En ce moment, c’est un modèle de pouvoir provisoire qui s’est installé… dans la durée. L’histoire est riche de ce genre de transitions sans aucune base légale. Elles n’en finissent pas de durer. Comme vous le savez, l’enfer est pavé de bonnes intentions !
Maintenant que ce pouvoir transitoire est là. Maintenant que la fameuse commission Ben Achour dessine les contours des élections du 24 juillet pour une future assemblée constituante… La Tunisie verra-t-elle consacrer le règne des partis ou bien le règne du peuple?
La pierre angulaire de cette démocratie est une justice indépendante. C’est la priorité, aux côtés de contre-pouvoirs, comme celui de la presse et de la liberté d’expression.
On parle d’un code de la presse. Pourquoi cet instrument de contrôle? La loi ne sera-t-elle pas suffisante pour juger les contestations? Quel pouvoir peut s’arroger le droit d’interférer, face à… «l’orée boréale de la vérité»?

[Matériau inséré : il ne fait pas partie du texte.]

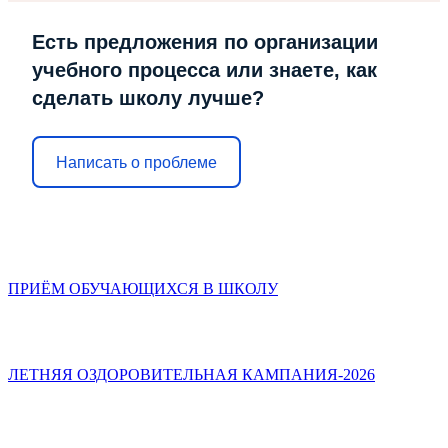
Есть предложения по организации
учебного процесса или знаете, как
сделать школу лучше?
Написать о проблеме
ПРИЁМ ОБУЧАЮЩИХСЯ В ШКОЛУ
ЛЕТНЯЯ ОЗДОРОВИТЕЛЬНАЯ КАМПАНИЯ-2026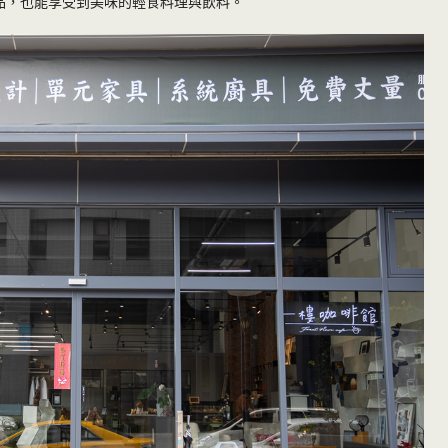
品，也能享受到美味的輕食料理與飲料。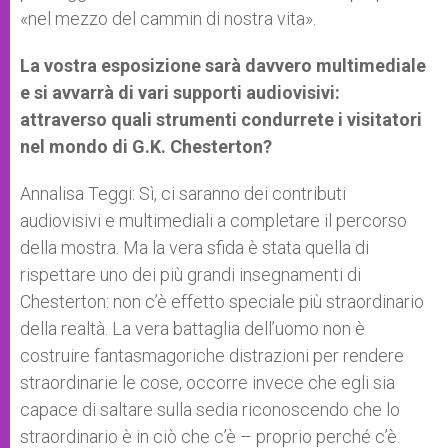
«nel mezzo del cammin di nostra vita».
La vostra esposizione sarà davvero multimediale
e si avvarrà di vari supporti audiovisivi:
attraverso quali strumenti condurrete i visitatori
nel mondo di G.K. Chesterton?
Annalisa Teggi: Sì, ci saranno dei contributi
audiovisivi e multimediali a completare il percorso
della mostra. Ma la vera sfida è stata quella di
rispettare uno dei più grandi insegnamenti di
Chesterton: non c’è effetto speciale più straordinario
della realtà. La vera battaglia dell’uomo non è
costruire fantasmagoriche distrazioni per rendere
straordinarie le cose, occorre invece che egli sia
capace di saltare sulla sedia riconoscendo che lo
straordinario è in ciò che c’è – proprio perché c’è.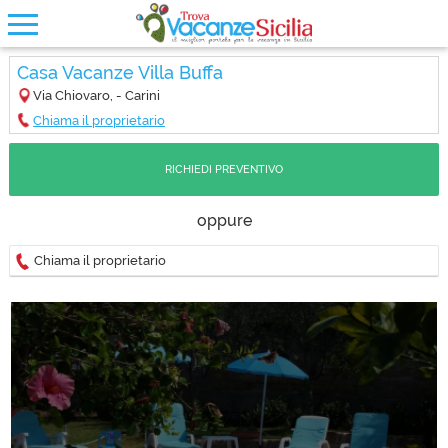
Casa Vacanze Villa Buffa
Via Chiovaro, - Carini
Chiama il proprietario
RICHIEDI PREVENTIVO
oppure
Chiama il proprietario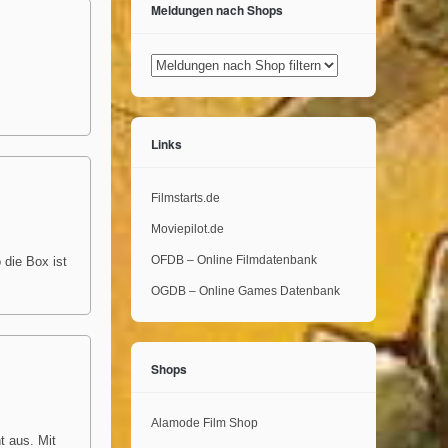
Meldungen nach Shops
Links
Filmstarts.de
Moviepilot.de
OFDB – Online Filmdatenbank
 die Box ist
OGDB – Online Games Datenbank
Shops
Alamode Film Shop
t aus. Mit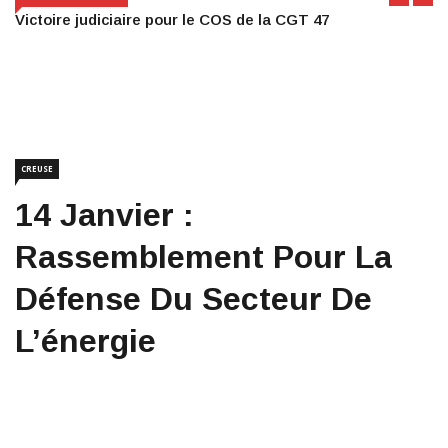
Victoire judiciaire pour le COS de la CGT 47
CREUSE
14 Janvier :
Rassemblement Pour La
Défense Du Secteur De
L’énergie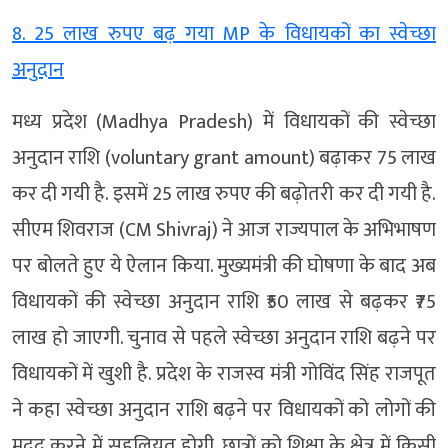
8. 25 लाख रुपए बढ़ गया MP के विधायकों का स्वेच्छा
अनुदान
मध्य प्रदेश (Madhya Pradesh) में विधायकों की स्वेच्छा
अनुदान राशि (voluntary grant amount) बढ़ाकर 75 लाख
कर दी गयी है. इसमें 25 लाख रुपए की बढ़ोतरी कर दी गयी है.
सीएम शिवराज (CM Shivraj) ने आज राज्यपाल के अभिभाषण
पर बोलते हुए ये ऐलान किया. मुख्यमंत्री की घोषणा के बाद अब
विधायकों की स्वेच्छा अनुदान राशि ₹50 लाख से बढ़कर ₹75
लाख हो जाएगी. चुनाव से पहले स्वेच्छा अनुदान राशि बढ़ने पर
विधायकों में खुशी है. प्रदेश के राजस्व मंत्री गोविंद सिंह राजपूत
ने कहा स्वेच्छा अनुदान राशि बढ़ने पर विधायकों को लोगों की
मदद करने में सहूलियत होगी. छात्रों को शिक्षा के क्षेत्र में किसी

Il est désolant de constater aujourd’hui que la principale chaîne de télévision nationale tunisienne distille les reportages et informations avec prudence et parcimonie. Doit-on de nouveau nous rendre, tard le soir, sur Al-Jazira pour y retrouver une information moins convenue?

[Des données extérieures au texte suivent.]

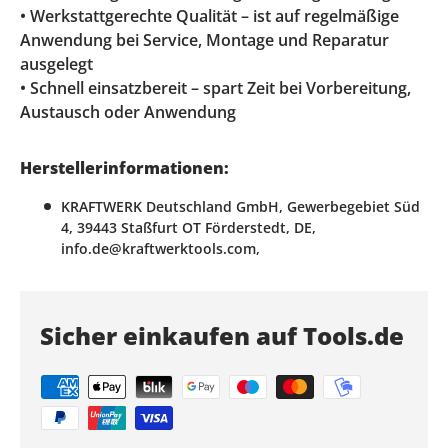
• Werkstattgerechte Qualität – ist auf regelmäßige
Anwendung bei Service, Montage und Reparatur
ausgelegt
• Schnell einsatzbereit – spart Zeit bei Vorbereitung,
Austausch oder Anwendung
Herstellerinformationen:
KRAFTWERK Deutschland GmbH, Gewerbegebiet Süd
4, 39443 Staßfurt OT Förderstedt, DE,
info.de@kraftwerktools.com,
Sicher einkaufen auf Tools.de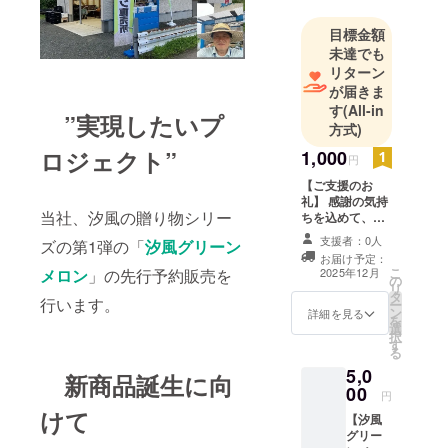
「実エンド
ウ・カボ
目標金額
チャ・ニン
未達でも
ニク・オク
リターン
ラ」他の野
が届きま
す
(All-in
菜を栽培し
”実現したいプ
方式)
ている、農
ロジェクト”
業法人で
1,000
円
す。
【ご支援のお
礼】 感謝の気持
当社、汐風の贈り物シリー
ちを込めて、お
礼のメッセージ
支援者：0人
ズの第1弾の「
汐風グリーン
をお送りしま
お届け予定：
す。
こ
2025年12月
メロン
」の先行予約販売を
の
リ
タ
行います。
ー
ン
詳細を見る
を
選
択
す
る
5,0
新商品誕生に向
00
円
けて
【汐風
グリー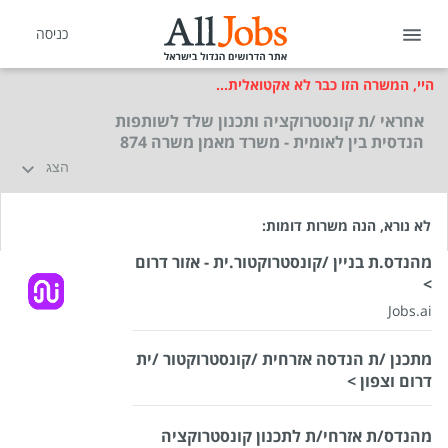
כניסה
היי, המשרה הזו כבר לא אקטואלית...
אחראי /ת קונסטרוקציה ותכנון שלד לשותפות
הנדסית בין לאומית - משרד מאמן משרה 874
הצג
לא נורא, הנה משרות דומות:
מהנדס.ת בניין /קונסטרוקטור.ית - אזור דרום
>
Jobs.ai
מתכנן /ת הנדסה אזרחית /קונסטרוקטור /ית
דרום וצפון >
מהנדס/ת אזרחי/ת לתכנון קונסטרוקציה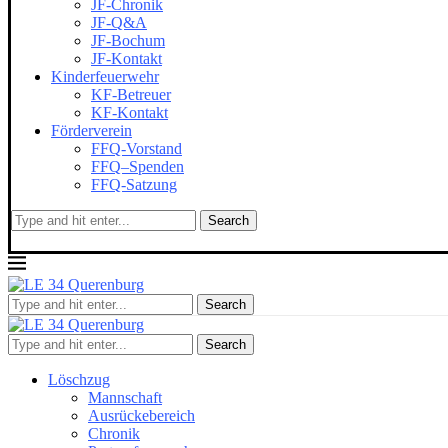
JF-Chronik
JF-Q&A
JF-Bochum
JF-Kontakt
Kinderfeuerwehr
KF-Betreuer
KF-Kontakt
Förderverein
FFQ-Vorstand
FFQ–Spenden
FFQ-Satzung
Search
Search
Search
Löschzug
Mannschaft
Ausrückebereich
Chronik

Pourtant, durant les quatre premiers jours de la révolution, la Télévision nationale avait suscité un souffle de liberté… mais les mauvaises habitudes reviennent vite.
Autre contre-pouvoir, furtivement ignoré: le référendum! Pourquoi ne parle-t-on jamais du référendum et du droit à l’expression directe du peuple. C’est pourtant une composante des deux facteurs essentiels de la démocratie, que sont le code électoral et la répartition des pouvoirs exécutif et législatif.
Aujourd’hui, à la lumière de son présent – plus que jamais – la Tunisie nouvelle a besoin de repères et de références retrouvées. Plus que jamais elle doit réhabiliter son histoire républicaine. Celle de la glorieuse épopée de la lutte pour l’indépendance. Celle des résistants valeureux. Celle des martyrs de la liberté. Celle des «combattants suprêmes». Celle des bâtisseurs de la Tunisie indépendante et moderne…
L’âme de Bourguiba a plané sur la Tunisie, ce 14-Janvier, pour la seconde libération de notre pays!
Mohamed Bouazizi disait à sa mère: «Je pars en voyage, ma mère, pardonne-moi. Je commence mon voyage et je me demande si c’est bien moi qui ai décidé d’entreprendre ce chemin vers l’oubli».
L’oubli? Non, tu ne seras pas oublié, car tu as payé au prix fort ton immortalité dans l’histoire, en devenant le symbole de la résistance du monde arabe et d’une révolution populaire intrépide et téméraire, partie de ta Tunisie !
Vive la Tunisie libre!
Vive la «Génération Jasmin!»
* Docteur en Sciences politiques de l’Université de Paris, Délégué général auprès des Institutions européennes.